A people's movement against blind belief

‘Dispelling superstition is an important mandate for us'

May 25, 2011 07:48 pm | Updated 07:48 pm IST

E. Basavaraju

E. Basavaraju

It has been a quarter century since I joined the ‘Karnataka Rajya Vijnana Parishath'(KRVP), part of the national People's Science Movement that seeks to take science to people and make science teaching interesting.

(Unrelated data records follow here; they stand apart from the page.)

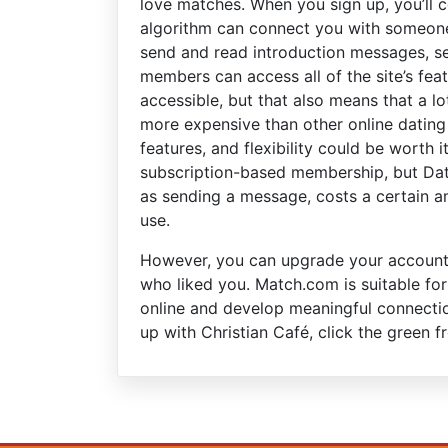
love matches. When you sign up, you’ll co
algorithm can connect you with someone
send and read introduction messages, se
members can access all of the site’s fea
accessible, but that also means that a lot
more expensive than other online dating 
features, and flexibility could be worth 
subscription-based membership, but Dat
as sending a message, costs a certain a
use.
However, you can upgrade your account 
who liked you. Match.com is suitable for
online and develop meaningful connection
up with Christian Café, click the green f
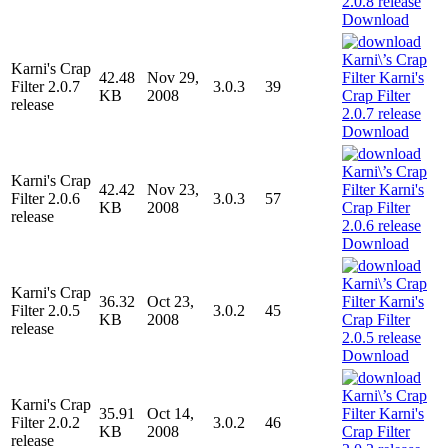
Download
Karni's Crap
42.48
Nov 29,
Filter 2.0.7
3.0.3
39
KB
2008
release
Download
Karni's Crap
42.42
Nov 23,
Filter 2.0.6
3.0.3
57
KB
2008
release
Download
Karni's Crap
36.32
Oct 23,
Filter 2.0.5
3.0.2
45
KB
2008
release
Download
Karni's Crap
35.91
Oct 14,
Filter 2.0.2
3.0.2
46
KB
2008
release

As a student in Tumkur, I remember when ‘Bharath Jana Vigyan Jatha' did a performance as part of the KRVP's programmes. It was during the wave of such interventions that a new organisation called ‘Bharat Gyan Vigyan Samiti' (BGVS) came to be in the 1990s.

Debunking myths

Dispelling superstition has always been an important mandate for us — from child sacrifice to fears over solar eclipses. Our campaign against solar eclipses has mobilised lacks of people. To debunk the belief that food is poisoned during an eclipse, we cook food under the eclipsed sky and serve it up to prove that it has no impact on health. The response is so high that the food is always polished up!

We conduct discussions and lectures on the solar system, eclipses and blind belief around this cosmic phenomenon. We sell safe filters at a nominal cost and arrange for safe viewing. The response has been increasing from event to event between 1994 and 2011.

When three children were butchered in Karnataka as ‘sacrifice for fortune', I was disturbed. That propelled me to start a jatha against blind belief. Four teams worked in Bidar, Belgaum, Chamarajanagar and Chickballapur and covered 180 centres.

A host of programmes target different people. For instance, ‘Joy of Learning' is aimed at orienting teachers for activity-based teaching through science experiments, making mathematics fun and nature walks. But resources are key to our programmes, and the public is generally more generous than the government.